Poets, for example, force us to reconcile disparate elements of figurative language, such as “my love is a red, red rose.” Realist painters challenge us to “see” three-dimensionality and perspective in flat, two-dimensional paintings. Expressionistic and abstract artists challenge our concepts of reality, provoking us to decipher a meaning beyond what we see.
“Picasso, for example, teases us with what seem to be interpretable as forms in space,” Wolfe explains. “But actually, he makes it impossible for us to complete the normal work of interpreting what we see as, say, a table with a chair and a guitar on it, because he’s messed it all up. And so he makes us conscious of the interpretative work that we would usually do by making its completion impossible. He throws us back on our own. We — as viewers — complete the work.”
Art historian E. H. Gombrich, in his classic study Art and Illusion, describes this dynamic of active reception as “the beholder’s share.” “We can never neatly separate what we see from what we know,” he writes. As much as Professor Wolfe ascribes to that viewpoint, she also believes that, like many philosophical theories, “it can no longer exist unchallenged.”

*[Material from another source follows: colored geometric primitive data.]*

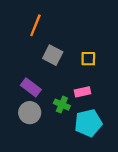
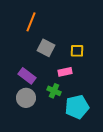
pink rectangle: (83, 92) -> (65, 72), moved

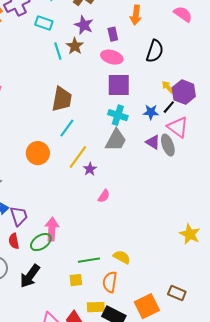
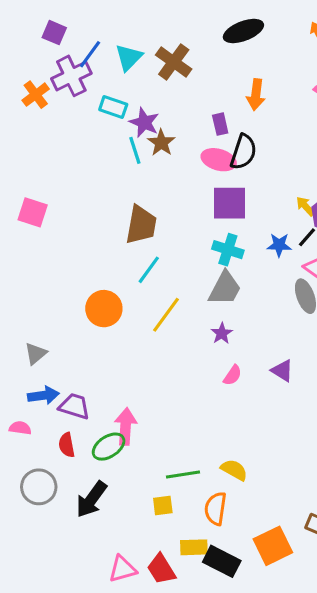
purple star: (84, 25) -> (144, 122), moved
black semicircle: (155, 51) -> (243, 152), moved
purple triangle: (153, 142) -> (282, 371), moved
purple star: (90, 169) -> (222, 333), moved
pink semicircle: (104, 196) -> (233, 375), moved
purple trapezoid: (19, 216) -> (74, 406), turned -55

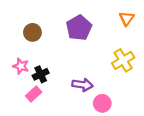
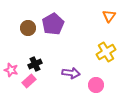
purple pentagon: (79, 28) -> (53, 24), moved
pink star: (21, 66) -> (11, 70), moved
pink circle: (102, 103) -> (96, 85), moved

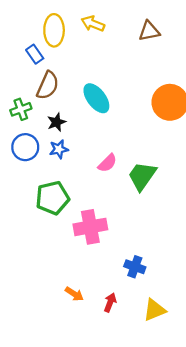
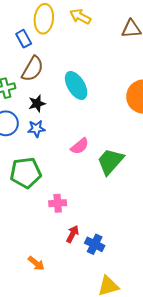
pink cross: (90, 227) -> (58, 203), size x0.6
red arrow: (110, 303) -> (73, 234), moved

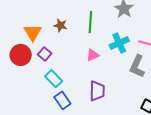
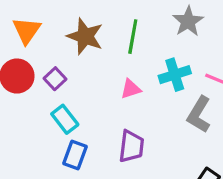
brown star: (60, 25) -> (85, 36), size x1.6
orange triangle: (33, 32) -> (27, 31), moved
blue rectangle: (62, 100) -> (75, 155), turned 48

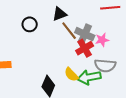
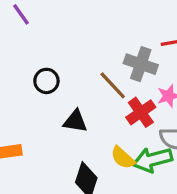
black triangle: (60, 14) -> (75, 121), moved, turned 35
gray cross: (85, 34) -> (141, 64), moved

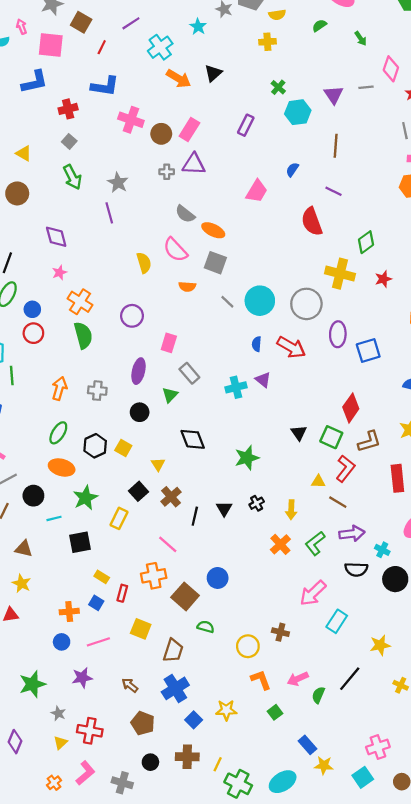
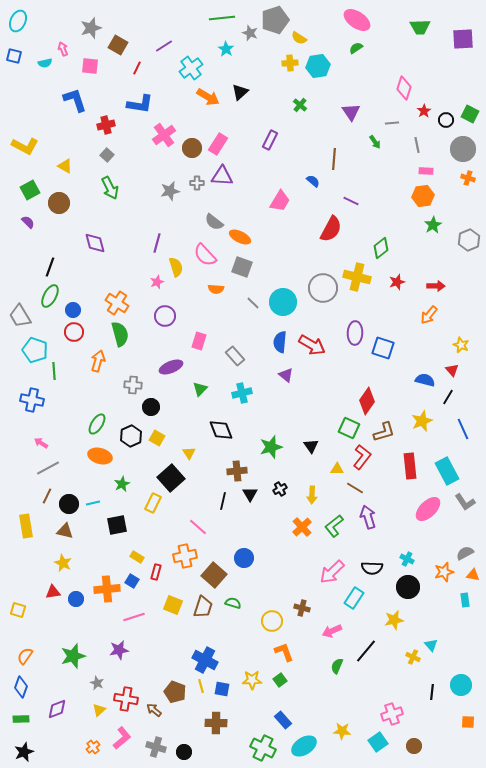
yellow semicircle: (277, 15) -> (299, 38), turned 42
green semicircle: (319, 25) -> (356, 48), moved
green arrow: (361, 38) -> (375, 142), moved
pink square: (51, 45) -> (90, 66), size x0.7
blue L-shape: (35, 82) -> (75, 100), turned -96
gray line: (366, 87) -> (392, 123), moved
cyan hexagon: (298, 112) -> (318, 66), moved
pink cross: (131, 120) -> (164, 135), turned 35
brown line: (336, 146) -> (334, 159), moved
blue semicircle: (292, 170) -> (313, 181), turned 96
gray star: (118, 183) -> (170, 191), moved, turned 30
purple line: (109, 213) -> (157, 243), moved, turned 30
red semicircle: (312, 222) -> (331, 229), turned -132
pink star: (59, 272) -> (157, 282), moved
gray circle: (306, 304) -> (323, 288), moved
blue semicircle: (257, 344) -> (280, 342), size x1.5
blue square: (368, 350) -> (383, 348), turned 35
purple ellipse: (138, 371) -> (171, 367), turned 55
gray rectangle: (189, 373) -> (235, 356), moved
cyan cross: (236, 387) -> (242, 393), moved
orange arrow: (59, 388) -> (98, 361), moved
black circle: (140, 412) -> (151, 407), moved
black triangle: (299, 433) -> (311, 446), moved
black square: (138, 491) -> (171, 478), size x1.5
black circle: (33, 496) -> (69, 504), moved
brown cross: (171, 497) -> (237, 471), moved, turned 36
green star: (85, 498) -> (122, 484), size x0.7
purple arrow: (352, 534) -> (368, 517), turned -100
cyan cross: (382, 550) -> (407, 559), moved
black semicircle: (356, 569) -> (372, 568), moved
black circle: (395, 579) -> (408, 587), moved
orange cross: (69, 612) -> (107, 589), size x1.4
blue circle: (62, 642) -> (76, 599), moved
brown trapezoid: (173, 651) -> (203, 607), moved
pink arrow: (298, 679) -> (332, 631), moved
brown arrow: (130, 685) -> (154, 710), moved
blue cross: (175, 688) -> (205, 660), turned -30
green square: (275, 712) -> (280, 680), moved
blue square: (194, 720) -> (222, 689), turned -35
purple diamond: (15, 742) -> (57, 709), turned 45
blue rectangle: (307, 745) -> (283, 720), moved
black circle: (150, 762) -> (184, 752), moved
yellow line: (218, 764) -> (201, 686), moved, turned -40

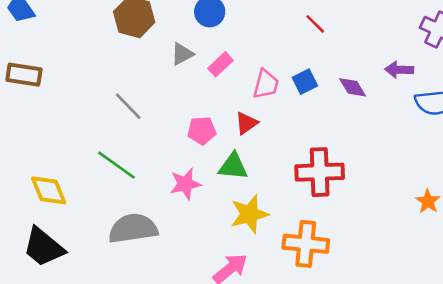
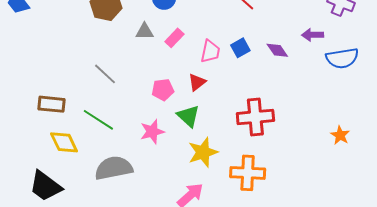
gray triangle: (182, 54) -> (145, 31), turned 30
brown rectangle: (24, 75) -> (52, 104), moved
green triangle: (233, 166) -> (188, 116), turned 40
yellow diamond: (49, 190) -> (64, 142), moved

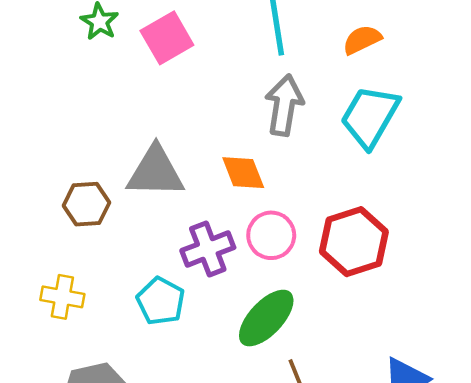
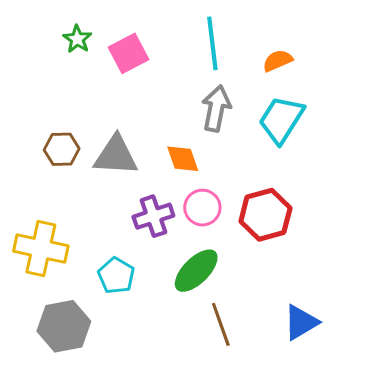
brown hexagon: (86, 204) -> (62, 149), moved
yellow cross: (62, 297) -> (41, 249), size x1.6
cyan pentagon: (161, 301) -> (116, 276), moved

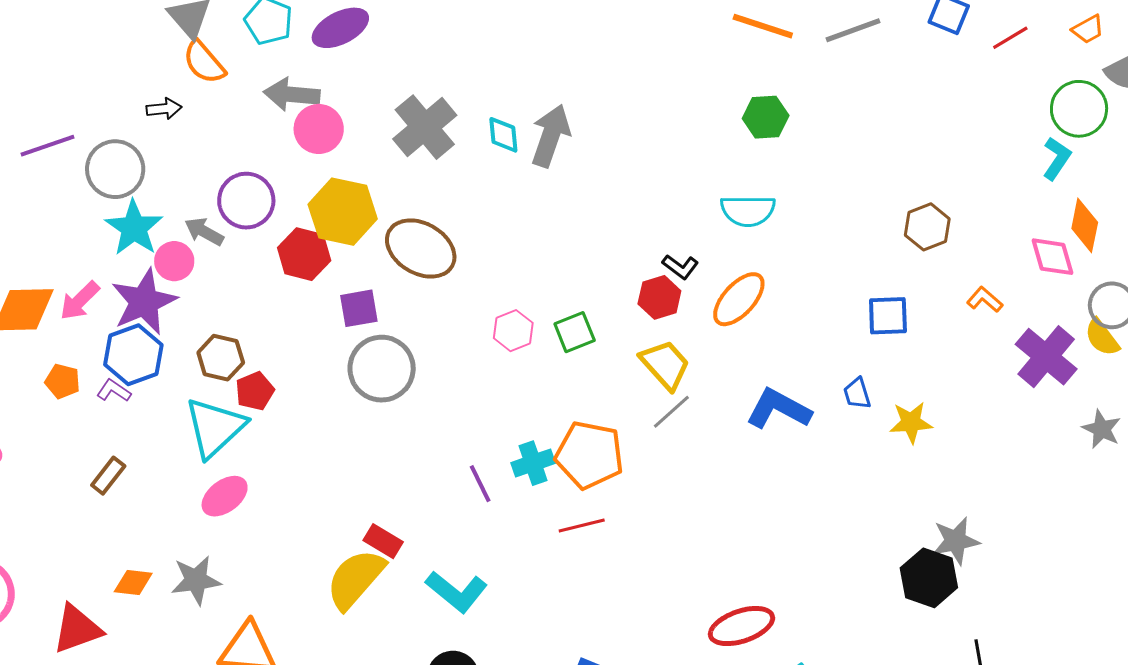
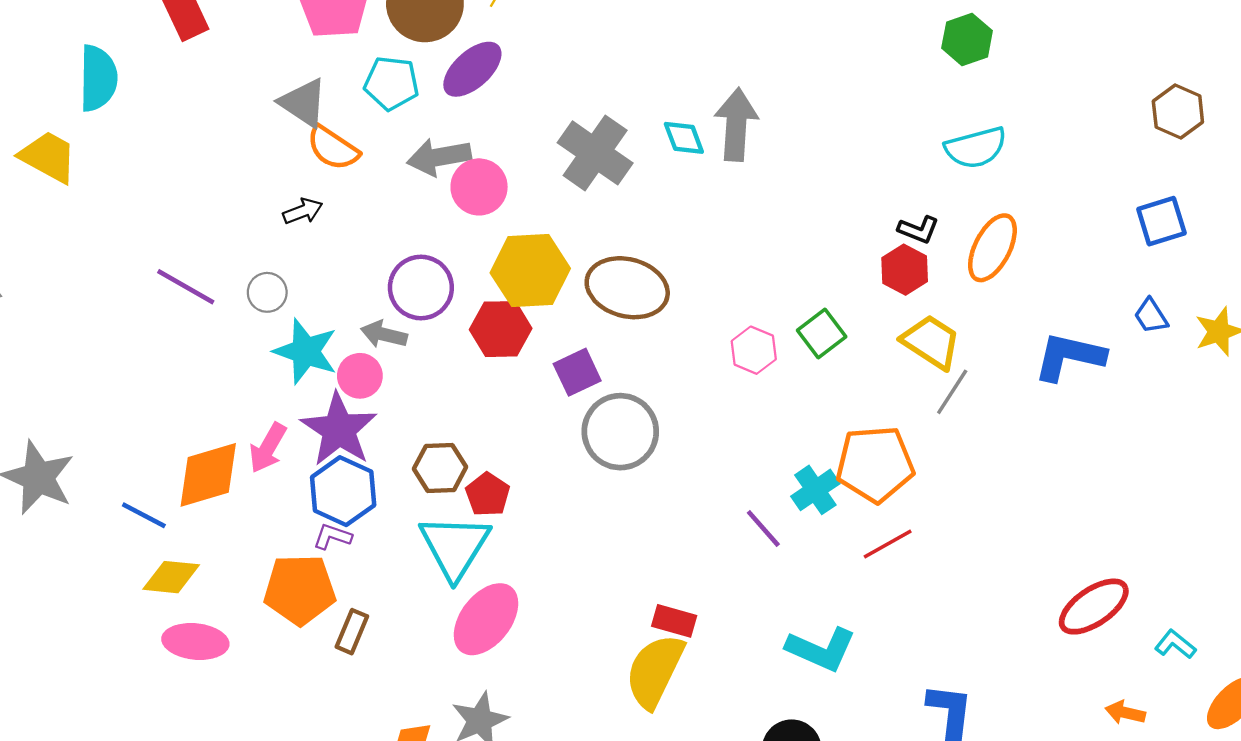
purple line: (48, 146) -> (186, 287), turned 64
gray circle: (115, 169) -> (267, 292), size x0.6
orange pentagon: (63, 381) -> (300, 590), moved, size x1.8
pink ellipse: (225, 496) -> (486, 619), size x1.4
cyan L-shape: (457, 592) -> (821, 649), moved

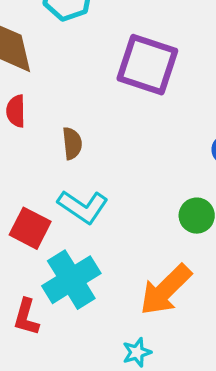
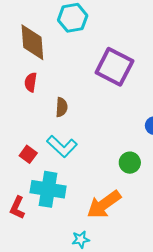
red square: (30, 228) -> (28, 154), size x0.7
cyan cross: (71, 280) -> (48, 189), turned 32

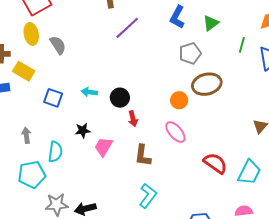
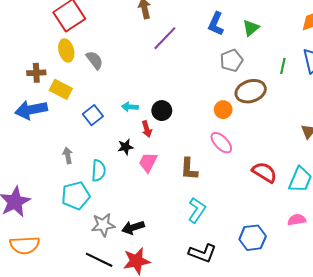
green line: (242, 45) -> (283, 66), moved
blue square: (53, 98) -> (93, 115), turned 36
red arrow: (133, 119) -> (147, 129), moved

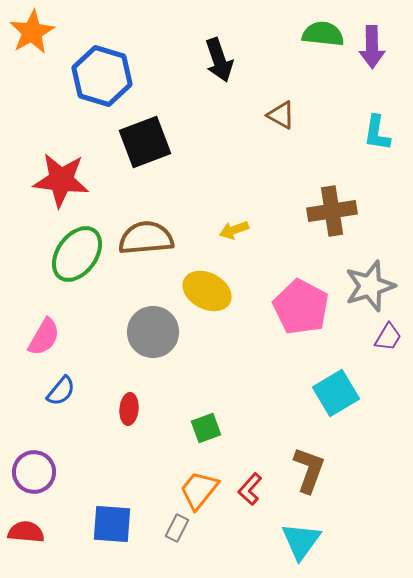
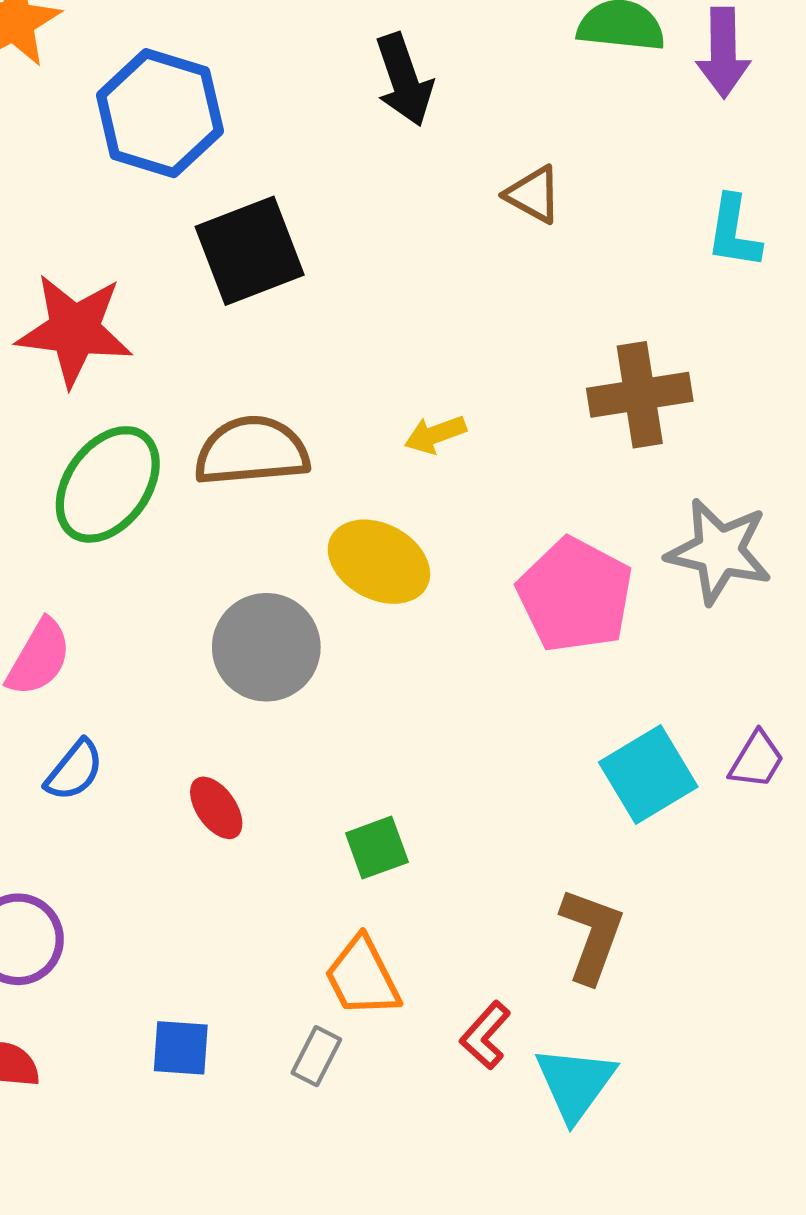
gray star: (370, 286) -> (719, 551), turned 30
purple trapezoid: (388, 337) -> (757, 760), moved
red ellipse: (129, 409) -> (216, 808), turned -40
red L-shape: (250, 489) -> (485, 1035), moved
orange trapezoid: (199, 490) -> (362, 977), turned -66
blue square: (112, 524) -> (181, 1048), size x0.7

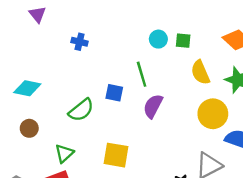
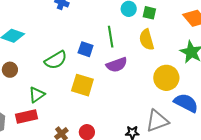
yellow semicircle: (200, 72) -> (147, 40), moved
purple semicircle: (153, 106) -> (117, 65), turned -145
yellow square: (116, 155) -> (82, 85), moved

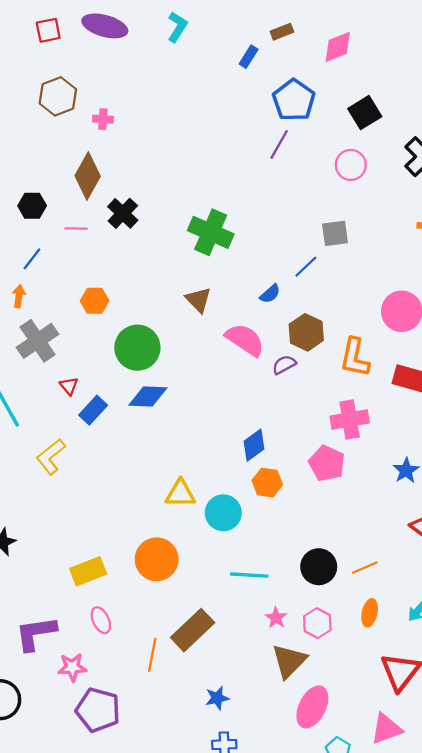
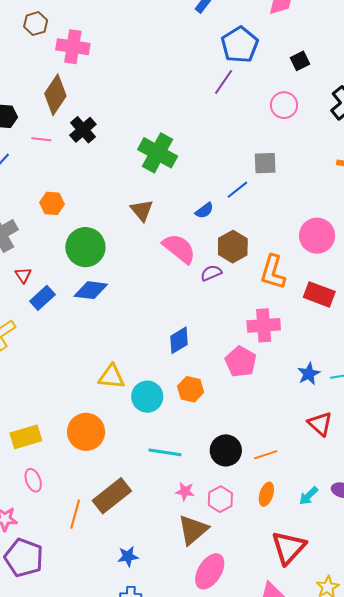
brown hexagon: (58, 96) -> (36, 24), size x0.7
black square: (365, 113) -> (300, 61), size x0.7
pink cross: (103, 119) -> (73, 47), size x1.8
orange hexagon: (267, 483) -> (191, 389), moved
pink star: (276, 618) -> (185, 491), turned -30

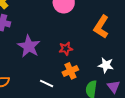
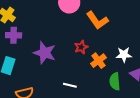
orange L-shape: (101, 27) -> (97, 20), moved, turned -55
orange cross: (70, 71) -> (98, 61), moved

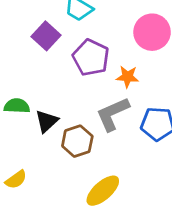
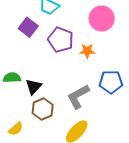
gray L-shape: (113, 114) -> (78, 97), moved
brown hexagon: (77, 141) -> (43, 109), moved

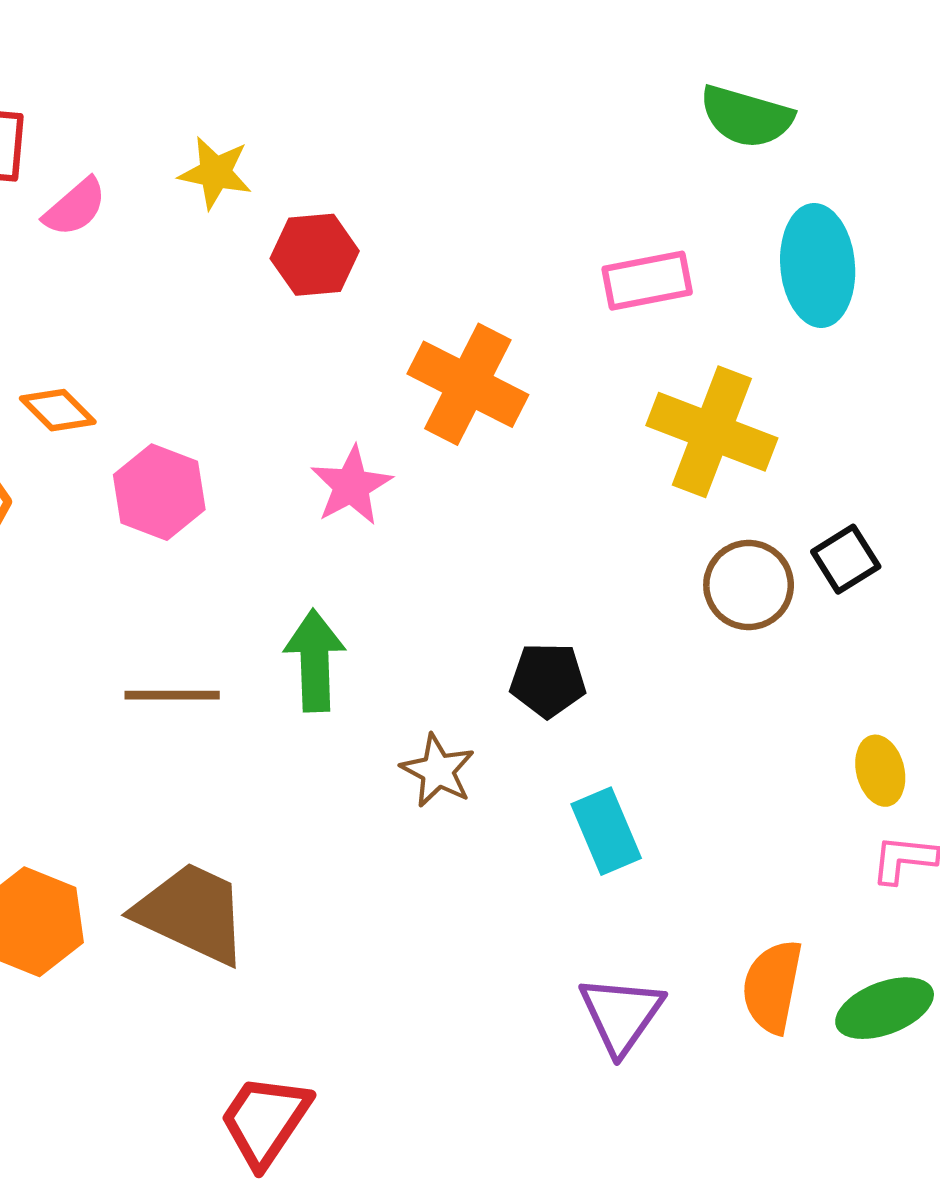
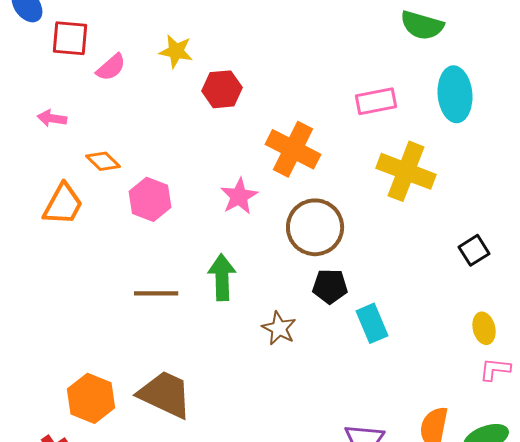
black square: (846, 559) -> (474, 250), moved
brown circle: (749, 585) -> (315, 227), moved, size x1.4
cyan rectangle: (606, 831) -> (372, 323), moved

Professor Wolfe’s project includes literature reviews with careful cross-indexing and analysis of cognitive processes identified by scientists that correspond to elements of how philosophers describe human imagination. Additionally, interdisciplinary seminars are being hosted to encourage discussion and identify potential new areas of research.
Also underway are pilot experiments, designed by a senior research fellow in psychology. In collaboration, they’re putting theories to the test of quantitative study. For example, in one experiment, a group of test subjects is shown pairs of images that they’re told are the works of a professional artist that were included in an exhibition titled “The Art of the Everyday: Objects from Daily Life.” Another group of test subjects is shown these same paired images but told simply that they are everyday images. Both groups are asked to evaluate the relationship between the pairs of images, testing the theory that people perceive more meaning when looking at what they perceive to be art compared to viewing ordinary images.
The aim, says Professor Wolfe, is “to gain a clearer understanding of the ways in which theoretical and empirical approaches challenge, correct and extend one another, where they appear incommensurable and where new research might arise from a patient probing of this incommensurability.”
At the horizon of this project is Professor Wolfe’s belief that a deeper understanding of aesthetic cognition can, in turn, yield a deeper understanding of spiritual belief and how people of faith see and interpret their world.
Through this project, she hopes to lay the groundwork for greater trust and future collaboration among philosophers, theologians and scientists, providing the motivation, tools and abilities to work together on joint challenges.
“Psychologists nowadays, especially neuropsychologists, are very quick to reduce anything that we see to material processes, neurological causes and so forth. Whereas philosophers tend to be a bit head-in-the-air, not really interested in the mundane, nitty gritty. To understand how it is that we learn from art and how we can translate that into a healthier engagement with the world requires philosophers and theologians and psychologists to work together,” Professor Wolfe concludes.